Extracted data entries:
________________________

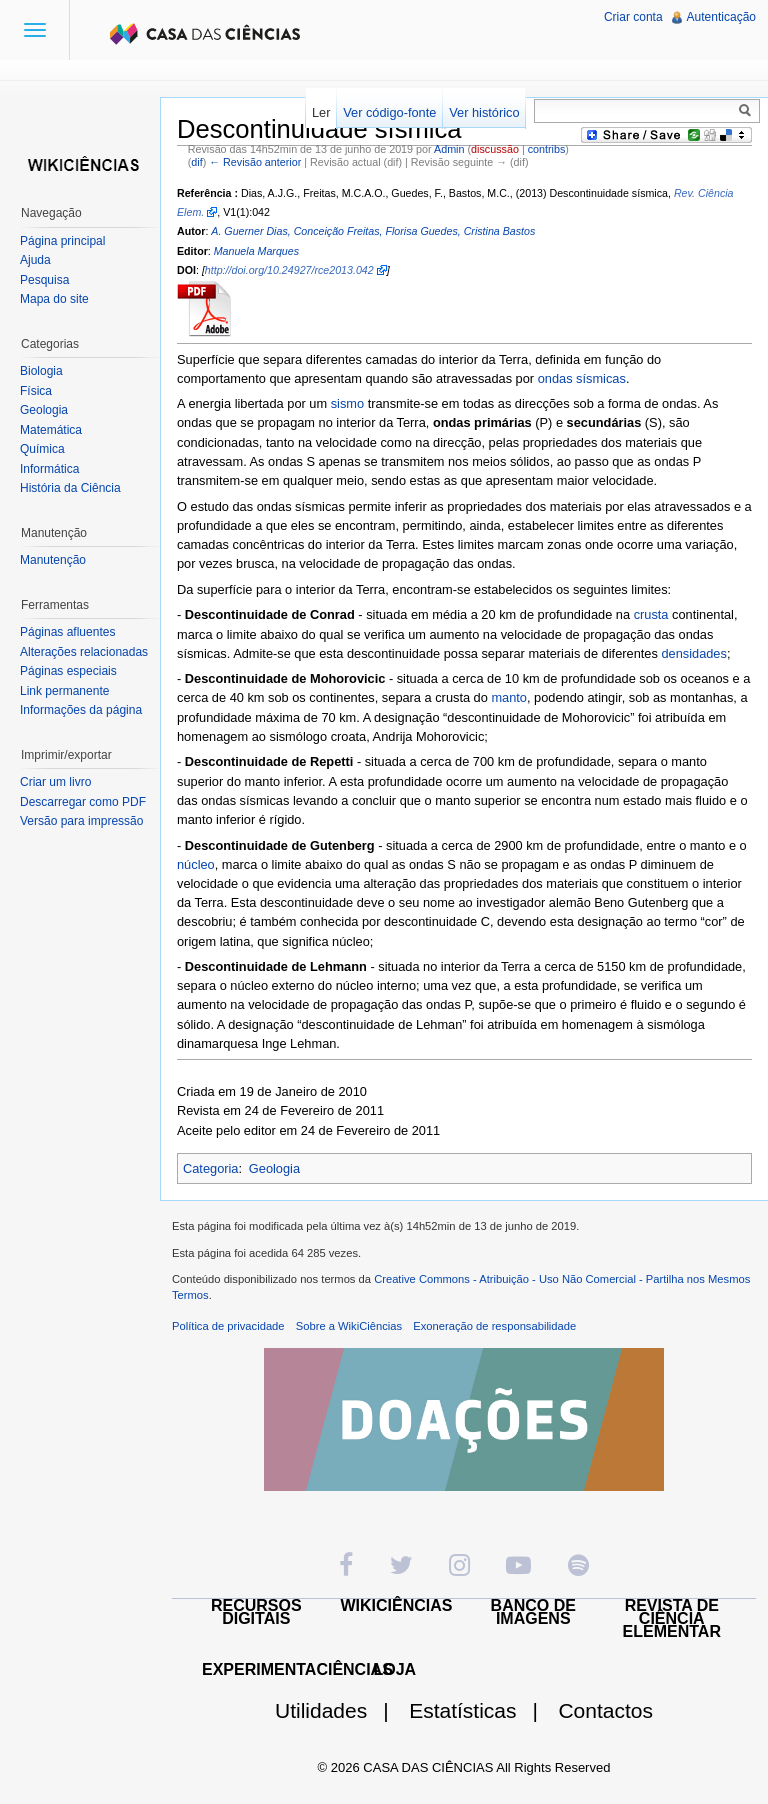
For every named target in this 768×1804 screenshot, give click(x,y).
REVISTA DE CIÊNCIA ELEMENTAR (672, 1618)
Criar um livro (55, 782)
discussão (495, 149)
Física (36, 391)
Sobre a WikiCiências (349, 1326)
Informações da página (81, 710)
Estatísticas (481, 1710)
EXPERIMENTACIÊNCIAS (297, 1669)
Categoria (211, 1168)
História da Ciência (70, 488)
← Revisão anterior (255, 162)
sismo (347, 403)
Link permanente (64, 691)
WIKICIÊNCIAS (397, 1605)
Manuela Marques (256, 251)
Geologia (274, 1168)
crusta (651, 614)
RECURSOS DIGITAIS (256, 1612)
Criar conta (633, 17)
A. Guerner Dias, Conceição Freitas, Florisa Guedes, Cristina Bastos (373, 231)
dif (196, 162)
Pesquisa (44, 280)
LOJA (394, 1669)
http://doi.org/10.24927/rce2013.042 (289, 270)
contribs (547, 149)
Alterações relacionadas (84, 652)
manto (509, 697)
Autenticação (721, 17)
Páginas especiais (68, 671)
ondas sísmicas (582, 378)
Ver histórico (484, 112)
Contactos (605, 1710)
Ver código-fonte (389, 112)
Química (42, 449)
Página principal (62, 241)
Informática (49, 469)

________________________

§ Exercise aim: Extract exactly the lines between the line containing "Geologia (274, 1168)" and the end of the data, including both.

§ Task result:
Geologia (274, 1168)
crusta (651, 614)
RECURSOS DIGITAIS (256, 1612)
Criar conta (633, 17)
A. Guerner Dias, Conceição Freitas, Florisa Guedes, Cristina Bastos (373, 231)
dif (196, 162)
Pesquisa (44, 280)
LOJA (394, 1669)
http://doi.org/10.24927/rce2013.042 (289, 270)
contribs (547, 149)
Alterações relacionadas (84, 652)
manto (509, 697)
Autenticação (721, 17)
Páginas especiais (68, 671)
ondas sísmicas (582, 378)
Ver histórico (484, 112)
Contactos (605, 1710)
Ver código-fonte (389, 112)
Química (42, 449)
Página principal (62, 241)
Informática (49, 469)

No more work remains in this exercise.